The microphone comes with a USB-A cable that connects to your PC or Mac, while the mic itself uses a USB-C. It’s incredibly simplistic set-up and the cord is quite long so no worries about where you’re going to place it. Your average Homer Simpson type would have no problem getting it up and running in seconds.
The Wave:3 Microphone is a condenser microphone, meaning it’s a lot more sensitive than a dynamic microphone, and is amazing at picking up the intricacies of vocal recordings. Essentially, it’s a wonderful podcast microphone. It uses a cardioid polar pattern, which means it records in a heart shape around the microphone. Sound is picked up from the front and sides but rarely the back. Now this makes it a one recording pattern microphone which might not satisfy audio purists or multiple people crowded around one mic arguing if Batman V Superman is a good movie 5 years later (it’s not) but for your average joe this shouldn’t be a problem. This microphone can record beautiful high quality recordings, at a rate of 24-bit/96kHz. The benefit of this high bit rate is that you can make some pretty drastic edits to your audio in post-production without it being very apparent.
The unit itself is pretty basic. You have a dial on that front that adjusts the volume. Overtop of the dial is a series of seven LED lights that will let you know how high your volume is set. I usually kept my at the three or four range. The back of the microphone has a 3.5m headphone jack for monitoring. There’s also a mute button on the top, tap it and the LED ring around the volume control will turn to red letting you know you’re muted. Once you plug it in, you practically forget it’s even there. It just works.

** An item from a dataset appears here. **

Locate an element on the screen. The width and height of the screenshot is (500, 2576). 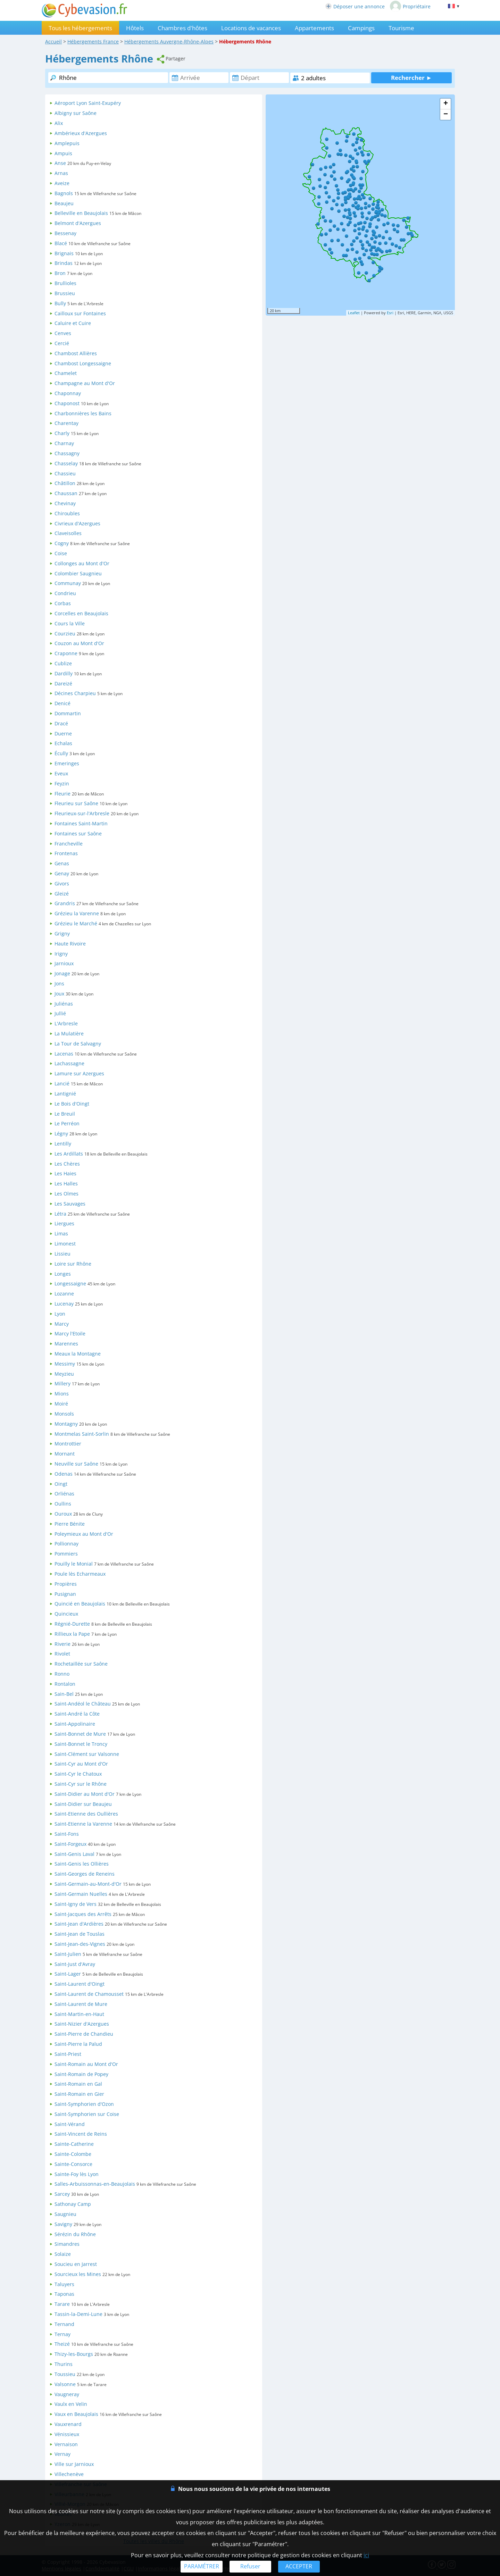
Cailloux sur Fontaines is located at coordinates (80, 313).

Appearance wise the mic itself is black metal and hard plastic with a brushed matte texture. I love the look and feel of it. It’s quite light, weighing in at 590g, so you could throw in a backpack if needed for travel. The mute button is incredibly lightweight and nice to touch. It’s very responsive and oddly satisfying to touch.
The mic is held up by a plastic mount which screws into a weighted metal stand. It has a rubberized bottom to it and is very sturdy. There are two bolts to position the microphone which can be easily removed if you want to upgrade to the Elgato suspended shock mount.
The Elgato Wave:3 was made with streamers in mind and is compatible with Wavelink. It’s a virtual audio mixer that gathers up all the different programs and browser windows creating sound and turns them into a single audio output source. This is definitely catered to heavy Twitch Streamers and not me, a regular guy who works for the man.
I opted to use audacity and Apple’s Garageband instead and had no problem setting it up. Like everything else on the microphone it’s seamless and simple. When recording I tended to keep my mouth about 7 inches away from the mic but in my quiet office I had no problem walking around the room and talking to people during meetings without complaints.
Overall the sound is tailored to podcasters and live streamers. It’s not a professional microphone but it sure is great for what I need it for. I don’t think a musician would have any use for said microphone, unless you’re Lana Del Ray, but for the non-rockstars in the room this would be one to consider.
If you can’t tell already I love this microphone and do not miss my Blue Yeti. It now sits in my graveyard of old tech, until maybe one day I have a podcast guest who actually records in my home. If you’re in need of a new microphone this is a no brainer. It’s incredibly simple to set up, it works like a charm and it’s a beautiful looking microphone. It’s got that old timey radio feel mixed with cool futuristic noir that looks slick and thankfully no bloody colourful flashing lights like every other gaming accessory on the market. God bless you Elgato.